Nas primeiras semanas o acampamento ficou localizado às margens do Córrego Buriti, próximo à casa de Luis Coêlho, mas logo depois foi transferido para o local na Av Bernardo Sayão, onde hoje está situada a quadra entre as ruas 21 de Abril e 15 de Novembro(onde há pouco tempo funcionava a Comadeira). Embora Adjúlio não tivesse intenção clara de fundar uma cidade, visto que o serviço iria continuar e um novo acampamento surgiria, ele teve uma parcela importante neste processo, principalmente pela escolha do local.
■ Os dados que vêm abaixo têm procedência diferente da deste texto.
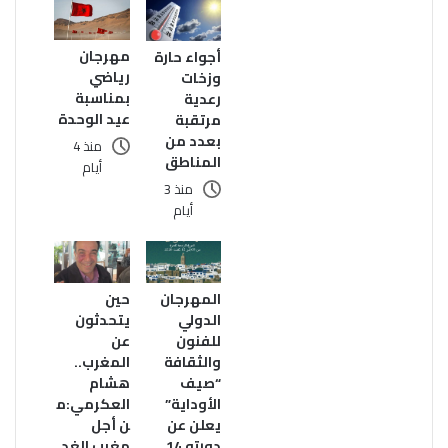
مهرجان
أجواء حارة
رياضي
وزخات
بمناسبة
رعدية
عيد الوحدة
مرتقبة
بعدد من
منذ 4
المناطق
أيام
منذ 3
أيام
المهرجان
حين
الدولي
يتحدثون
للفنون
عن
والثقافة
المغرب..
“صيف
هشام
الأوداية”
العكرمي:م
يعلن عن
ن أجل
دورته 14
مغرب الغد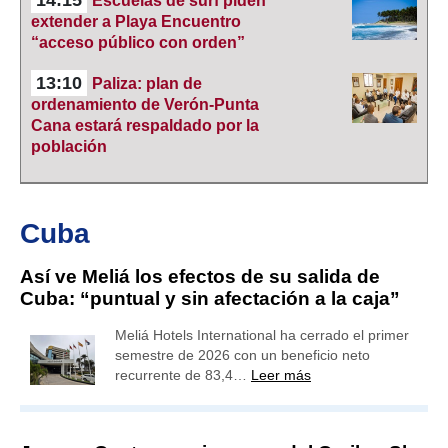
14:15
Escuelas de surf piden
extender a Playa Encuentro
“acceso público con orden”
13:10
Paliza: plan de
ordenamiento de Verón-Punta
Cana estará respaldado por la
población
Cuba
Así ve Meliá los efectos de su salida de
Cuba: “puntual y sin afectación a la caja”
Meliá Hotels International ha cerrado el primer
semestre de 2026 con un beneficio neto
recurrente de 83,4…
Leer más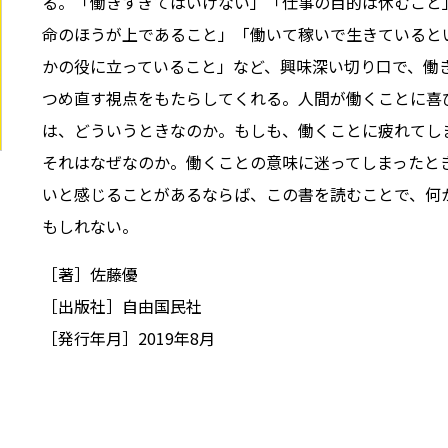
る。「働きすぎてはいけない」「仕事の目的は休むこと
命のほうが上であること」「働いて稼いで生きていると
かの役に立っていること」など、興味深い切り口で、働
つめ直す視点をもたらしてくれる。人間が働くことに喜
は、どういうときなのか。もしも、働くことに疲れてし
それはなぜなのか――。働くことの意味に迷ってしまった
いと感じることがあるならば、この書を読むことで、何
もしれない。
［著］佐藤優
［出版社］自由国民社
［発行年月］2019年8月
A cidade mais próxima do local era Pium e por este motivo Adjúlio freqüentemente ia até lá para comprar alguns gêneros alimentícios e ferramentas para o acampamento. Numa dessas viagens ele conheceu José Torres e o convidou para instalar um comércio próximo do serviço da estrada e foi assim que em 28 de dezembro de 1958 chegaram os fundadores de Paraíso: José Ribeiro Torres, D.Regina Lopes Torres e filhos se estabeleceram num local onde hoje é a esquina da Av Bernardo Sayão com a Rua Santos Dumont(Restaurante Saches) e iniciaram a saga dos pioneiros deste município. Eles ergueram um barracão com paredes de taipa, piso de terra batida e coberto com palhas, onde funcionava a residência da família(nos fundos) e a Pensão Tocantins, que além de hospedaria, fornecia comida e havia também um bar.

Em 25 de fevereiro de 1959 chegaram, provenientes de Cristalândia, José Pereira Rêgo, D.Carolina Barbosa Rêgo e filhos, a segunda família a se estabelecer no nascente povoado. Aqui instalaram a Casa Rêgo, que comercializava armarinhos e gêneros alimentícios em geral. Em 10 de Abril de 1959 foi a vez de Ercílio Bezerra de Castro vir de mudança e instalar um comércio no ramo de tecidos. Sua família, que morava em Cristalândia, veio para cá algum tempo depois.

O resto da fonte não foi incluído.